→ Exercise description
From the data below, copy each line that includes the word "tilt".

──────── Record set

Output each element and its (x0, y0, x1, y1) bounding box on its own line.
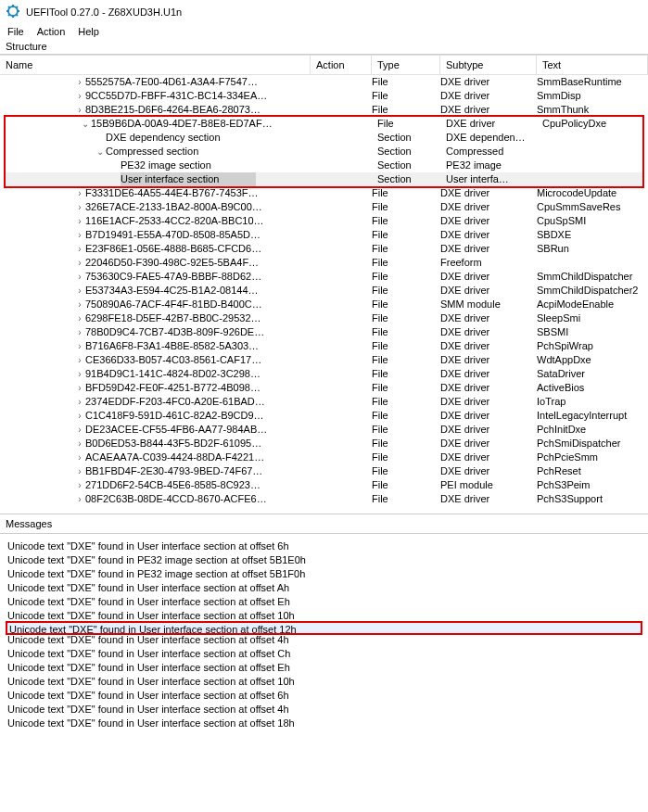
row-action (311, 214, 372, 228)
tree-body[interactable]: ›5552575A-7E00-4D61-A3A4-F7547…FileDXE d… (0, 75, 648, 506)
tree-row[interactable]: ›326E7ACE-2133-1BA2-800A-B9C00…FileDXE d… (0, 200, 648, 214)
tree-row[interactable]: ›6298FE18-D5EF-42B7-BB0C-29532…FileDXE d… (0, 311, 648, 325)
row-name: B7D19491-E55A-470D-8508-85A5D… (85, 228, 260, 242)
tree-row[interactable]: ⌄Compressed sectionSectionCompressed (6, 145, 642, 159)
message-line[interactable]: Unicode text "DXE" found in User interfa… (7, 689, 641, 703)
row-type: Section (377, 172, 446, 186)
tree-row[interactable]: ›2374EDDF-F203-4FC0-A20E-61BAD…FileDXE d… (0, 395, 648, 409)
message-line[interactable]: Unicode text "DXE" found in PE32 image s… (7, 567, 641, 581)
tree-row[interactable]: ›116E1ACF-2533-4CC2-820A-BBC10…FileDXE d… (0, 214, 648, 228)
chevron-right-icon[interactable]: › (74, 409, 85, 423)
chevron-right-icon[interactable]: › (74, 367, 85, 381)
tree-row[interactable]: ›BB1FBD4F-2E30-4793-9BED-74F67…FileDXE d… (0, 464, 648, 478)
row-subtype: DXE driver (446, 117, 542, 131)
row-type: File (372, 270, 440, 284)
col-action[interactable]: Action (311, 56, 372, 74)
tree-row[interactable]: ›B7D19491-E55A-470D-8508-85A5D…FileDXE d… (0, 228, 648, 242)
chevron-right-icon[interactable]: › (74, 214, 85, 228)
chevron-down-icon[interactable]: ⌄ (80, 117, 91, 131)
tree-row[interactable]: ›78B0D9C4-7CB7-4D3B-809F-926DE…FileDXE d… (0, 325, 648, 339)
tree-row[interactable]: ›E23F86E1-056E-4888-B685-CFCD6…FileDXE d… (0, 242, 648, 256)
tree-row[interactable]: ›22046D50-F390-498C-92E5-5BA4F…FileFreef… (0, 256, 648, 270)
row-name: 9CC55D7D-FBFF-431C-BC14-334EA… (85, 89, 267, 103)
message-line[interactable]: Unicode text "DXE" found in User interfa… (7, 539, 641, 553)
tree-row[interactable]: ›F3331DE6-4A55-44E4-B767-7453F…FileDXE d… (0, 186, 648, 200)
tree-row[interactable]: ›DE23ACEE-CF55-4FB6-AA77-984AB…FileDXE d… (0, 423, 648, 437)
chevron-right-icon[interactable]: › (74, 437, 85, 450)
chevron-right-icon[interactable]: › (74, 228, 85, 242)
tree-row[interactable]: ›E53734A3-E594-4C25-B1A2-08144…FileDXE d… (0, 284, 648, 298)
chevron-right-icon[interactable]: › (74, 492, 85, 506)
chevron-right-icon[interactable]: › (74, 200, 85, 214)
chevron-right-icon[interactable]: › (74, 450, 85, 464)
tree-row[interactable]: ⌄15B9B6DA-00A9-4DE7-B8E8-ED7AF…FileDXE d… (6, 117, 642, 131)
row-name: E23F86E1-056E-4888-B685-CFCD6… (85, 242, 261, 256)
chevron-right-icon[interactable]: › (74, 256, 85, 270)
tree-row[interactable]: ›91B4D9C1-141C-4824-8D02-3C298…FileDXE d… (0, 367, 648, 381)
chevron-right-icon[interactable]: › (74, 242, 85, 256)
tree-row[interactable]: DXE dependency sectionSectionDXE depende… (6, 131, 642, 145)
message-line[interactable]: Unicode text "DXE" found in User interfa… (7, 703, 641, 717)
tree-row[interactable]: ›08F2C63B-08DE-4CCD-8670-ACFE6…FileDXE d… (0, 492, 648, 506)
chevron-right-icon[interactable]: › (74, 270, 85, 284)
menu-help[interactable]: Help (78, 26, 99, 37)
chevron-right-icon[interactable]: › (74, 298, 85, 311)
row-subtype: DXE driver (440, 353, 537, 367)
message-line[interactable]: Unicode text "DXE" found in User interfa… (7, 717, 641, 730)
row-type: File (377, 117, 446, 131)
chevron-right-icon[interactable]: › (74, 75, 85, 89)
message-line[interactable]: Unicode text "DXE" found in User interfa… (7, 675, 641, 689)
row-name: 5552575A-7E00-4D61-A3A4-F7547… (85, 75, 258, 89)
row-action (311, 464, 372, 478)
row-text: SleepSmi (537, 311, 648, 325)
tree-row[interactable]: ›ACAEAA7A-C039-4424-88DA-F4221…FileDXE d… (0, 450, 648, 464)
chevron-right-icon[interactable]: › (74, 311, 85, 325)
chevron-right-icon[interactable]: › (74, 186, 85, 200)
chevron-right-icon[interactable]: › (74, 464, 85, 478)
message-line[interactable]: Unicode text "DXE" found in User interfa… (7, 633, 641, 647)
chevron-right-icon[interactable]: › (74, 395, 85, 409)
row-type: File (372, 409, 440, 423)
tree-row[interactable]: ›B716A6F8-F3A1-4B8E-8582-5A303…FileDXE d… (0, 339, 648, 353)
chevron-right-icon[interactable]: › (74, 423, 85, 437)
chevron-right-icon[interactable]: › (74, 325, 85, 339)
tree-row[interactable]: ›5552575A-7E00-4D61-A3A4-F7547…FileDXE d… (0, 75, 648, 89)
menu-file[interactable]: File (7, 26, 24, 37)
row-subtype: DXE driver (440, 464, 537, 478)
chevron-right-icon[interactable]: › (74, 478, 85, 492)
messages-panel[interactable]: Unicode text "DXE" found in User interfa… (0, 534, 648, 736)
tree-row[interactable]: ›9CC55D7D-FBFF-431C-BC14-334EA…FileDXE d… (0, 89, 648, 103)
tree-row[interactable]: ›B0D6ED53-B844-43F5-BD2F-61095…FileDXE d… (0, 437, 648, 450)
chevron-right-icon[interactable]: › (74, 339, 85, 353)
row-action (311, 270, 372, 284)
tree-row[interactable]: ›CE366D33-B057-4C03-8561-CAF17…FileDXE d… (0, 353, 648, 367)
row-name: B716A6F8-F3A1-4B8E-8582-5A303… (85, 339, 259, 353)
chevron-right-icon[interactable]: › (74, 381, 85, 395)
tree-row[interactable]: ›BFD59D42-FE0F-4251-B772-4B098…FileDXE d… (0, 381, 648, 395)
tree-row[interactable]: ›C1C418F9-591D-461C-82A2-B9CD9…FileDXE d… (0, 409, 648, 423)
chevron-right-icon[interactable]: › (74, 89, 85, 103)
col-subtype[interactable]: Subtype (440, 56, 537, 74)
tree-row[interactable]: PE32 image sectionSectionPE32 image (6, 159, 642, 172)
message-line[interactable]: Unicode text "DXE" found in User interfa… (7, 595, 641, 609)
col-type[interactable]: Type (372, 56, 440, 74)
chevron-right-icon[interactable]: › (74, 284, 85, 298)
row-action (316, 172, 377, 186)
chevron-down-icon[interactable]: ⌄ (95, 145, 106, 159)
tree-row[interactable]: ›8D3BE215-D6F6-4264-BEA6-28073…FileDXE d… (0, 103, 648, 117)
message-line[interactable]: Unicode text "DXE" found in User interfa… (7, 647, 641, 661)
tree-row[interactable]: ›753630C9-FAE5-47A9-BBBF-88D62…FileDXE d… (0, 270, 648, 284)
chevron-right-icon[interactable]: › (74, 103, 85, 117)
message-line[interactable]: Unicode text "DXE" found in User interfa… (7, 661, 641, 675)
message-line[interactable]: Unicode text "DXE" found in PE32 image s… (7, 553, 641, 567)
col-name[interactable]: Name (0, 56, 311, 74)
tree-row[interactable]: User interface sectionSectionUser interf… (6, 172, 642, 186)
menu-action[interactable]: Action (37, 26, 66, 37)
row-name: 2374EDDF-F203-4FC0-A20E-61BAD… (85, 395, 265, 409)
row-text: PchInitDxe (537, 423, 648, 437)
message-line[interactable]: Unicode text "DXE" found in User interfa… (7, 581, 641, 595)
tree-row[interactable]: ›271DD6F2-54CB-45E6-8585-8C923…FilePEI m… (0, 478, 648, 492)
tree-row[interactable]: ›750890A6-7ACF-4F4F-81BD-B400C…FileSMM m… (0, 298, 648, 311)
col-text[interactable]: Text (537, 56, 648, 74)
chevron-right-icon[interactable]: › (74, 353, 85, 367)
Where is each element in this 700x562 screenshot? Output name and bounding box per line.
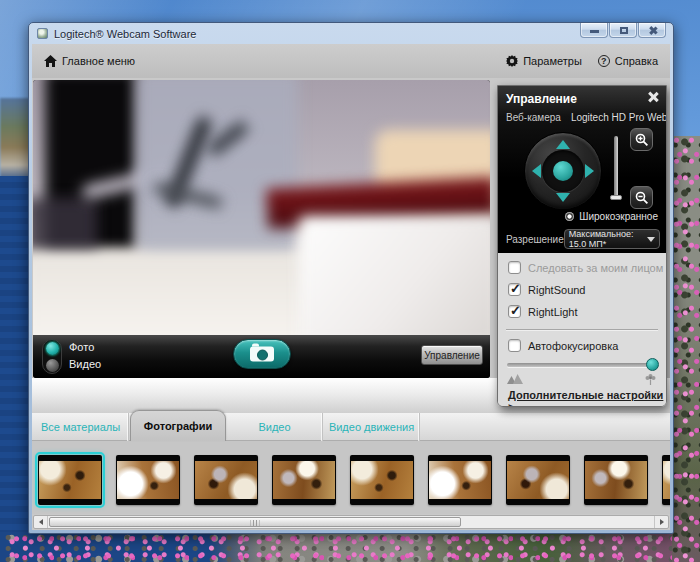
webcam-name: Logitech HD Pro Webcam C920 [571, 112, 666, 123]
scrollbar-thumb[interactable] [49, 517, 461, 527]
minimize-icon [590, 30, 599, 33]
wallpaper-water [0, 176, 30, 562]
focus-slider[interactable] [507, 363, 657, 367]
thumbnail-7[interactable] [584, 455, 648, 505]
tab-1[interactable]: Фотографии [130, 410, 226, 441]
controls-panel-dark-section: Управление Веб-камераLogitech HD Pro Web… [498, 86, 666, 253]
resolution-value: Максимальное: 15.0 МП* [569, 229, 647, 249]
thumbnail-photo [273, 461, 335, 499]
main-menu-label: Главное меню [62, 55, 135, 67]
checkbox-icon[interactable] [508, 339, 521, 352]
thumbnail-0[interactable] [38, 455, 102, 505]
tilt-down-arrow-icon[interactable] [556, 193, 570, 202]
gallery-scrollbar[interactable] [33, 515, 669, 529]
rightsound-checkbox[interactable]: RightSound [508, 283, 586, 296]
webcam-label: Веб-камера [506, 112, 561, 123]
close-button[interactable] [638, 23, 666, 38]
help-button[interactable]: ? Справка [598, 55, 658, 67]
webcam-preview: Фото Видео Управление [33, 80, 490, 378]
tab-2[interactable]: Видео [227, 413, 323, 441]
maximize-button[interactable] [609, 23, 637, 38]
pan-right-arrow-icon[interactable] [585, 164, 594, 178]
thumbnail-3[interactable] [272, 455, 336, 505]
magnifier-minus-icon [635, 191, 649, 205]
mountains-far-focus-icon [507, 373, 523, 384]
controls-toggle-button[interactable]: Управление [421, 345, 483, 365]
menu-bar: Главное меню Параметры ? Справка [32, 44, 670, 78]
chevron-down-icon [647, 237, 655, 242]
thumbnail-2[interactable] [194, 455, 258, 505]
app-icon [37, 28, 48, 39]
rightlight-checkbox[interactable]: RightLight [508, 305, 578, 318]
resolution-dropdown[interactable]: Максимальное: 15.0 МП* [564, 229, 660, 249]
titlebar[interactable]: Logitech® Webcam Software [29, 23, 673, 44]
photo-mode-indicator[interactable] [46, 342, 59, 355]
checkbox-icon[interactable] [508, 283, 521, 296]
options-button[interactable]: Параметры [506, 55, 582, 67]
widescreen-icon [565, 212, 574, 221]
pan-left-arrow-icon[interactable] [532, 164, 541, 178]
checkbox-icon[interactable] [508, 305, 521, 318]
checkbox-icon[interactable] [508, 261, 521, 274]
video-mode-label[interactable]: Видео [69, 358, 101, 370]
help-label: Справка [615, 55, 658, 67]
joystick-center[interactable] [553, 161, 573, 181]
webcam-video-feed [33, 80, 490, 335]
wallpaper-shoreline [0, 98, 30, 180]
thumbnail-5[interactable] [428, 455, 492, 505]
home-icon [44, 55, 57, 67]
panel-title: Управление [506, 92, 577, 106]
main-menu-button[interactable]: Главное меню [44, 55, 135, 67]
window-body: Главное меню Параметры ? Справка [32, 44, 670, 530]
divider [506, 329, 658, 330]
scroll-right-arrow[interactable] [654, 516, 668, 528]
thumbnail-1[interactable] [116, 455, 180, 505]
thumbnail-8[interactable] [662, 455, 670, 505]
autofocus-label: Автофокусировка [528, 340, 618, 352]
resolution-label: Разрешение [506, 234, 564, 245]
thumbnail-photo [351, 461, 413, 499]
thumbnail-photo [39, 461, 101, 499]
pan-tilt-joystick[interactable] [524, 132, 602, 210]
zoom-out-button[interactable] [630, 186, 653, 209]
rightsound-label: RightSound [528, 284, 586, 296]
autofocus-checkbox[interactable]: Автофокусировка [508, 339, 618, 352]
tab-0[interactable]: Все материалы [33, 413, 129, 441]
follow-face-checkbox[interactable]: Следовать за моим лицом [508, 261, 663, 274]
gear-icon [506, 55, 518, 67]
zoom-slider-thumb[interactable] [610, 195, 622, 200]
capture-photo-button[interactable] [233, 339, 291, 369]
thumbnail-6[interactable] [506, 455, 570, 505]
desktop: Logitech® Webcam Software Главное меню П… [0, 0, 700, 562]
scrollbar-grip-icon [251, 520, 260, 526]
focus-slider-thumb[interactable] [646, 358, 659, 371]
zoom-in-button[interactable] [630, 128, 653, 151]
window-title: Logitech® Webcam Software [54, 28, 196, 40]
magnifier-plus-icon [635, 133, 649, 147]
thumbnail-photo [117, 461, 179, 499]
thumbnail-photo [429, 461, 491, 499]
rightlight-label: RightLight [528, 306, 578, 318]
help-icon: ? [598, 55, 610, 67]
thumbnail-4[interactable] [350, 455, 414, 505]
thumbnail-photo [195, 461, 257, 499]
options-label: Параметры [523, 55, 582, 67]
tilt-up-arrow-icon[interactable] [556, 140, 570, 149]
tab-3[interactable]: Видео движения [324, 413, 420, 441]
photo-mode-label[interactable]: Фото [69, 341, 94, 353]
follow-face-label: Следовать за моим лицом [528, 262, 663, 274]
widescreen-toggle[interactable]: Широкоэкранное [565, 211, 658, 222]
capture-bar: Фото Видео Управление [33, 335, 490, 378]
app-window: Logitech® Webcam Software Главное меню П… [28, 22, 674, 534]
panel-close-button[interactable] [646, 90, 660, 104]
photo-video-toggle[interactable] [42, 339, 62, 374]
widescreen-label: Широкоэкранное [579, 211, 658, 222]
minimize-button[interactable] [580, 23, 608, 38]
scroll-left-arrow[interactable] [34, 516, 48, 528]
wallpaper-rocks-flowers [0, 532, 700, 562]
video-mode-indicator[interactable] [46, 359, 59, 372]
zoom-slider[interactable] [614, 136, 618, 200]
advanced-settings-link[interactable]: Дополнительные настройки > [508, 389, 666, 407]
wallpaper-flower-hill [672, 136, 700, 562]
thumbnail-photo [507, 461, 569, 499]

────────────────

→ Answer to this exercise
tilt-down-arrow-icon[interactable] [556, 193, 570, 202]
pan-tilt-joystick[interactable] [524, 132, 602, 210]
tilt-up-arrow-icon[interactable] [556, 140, 570, 149]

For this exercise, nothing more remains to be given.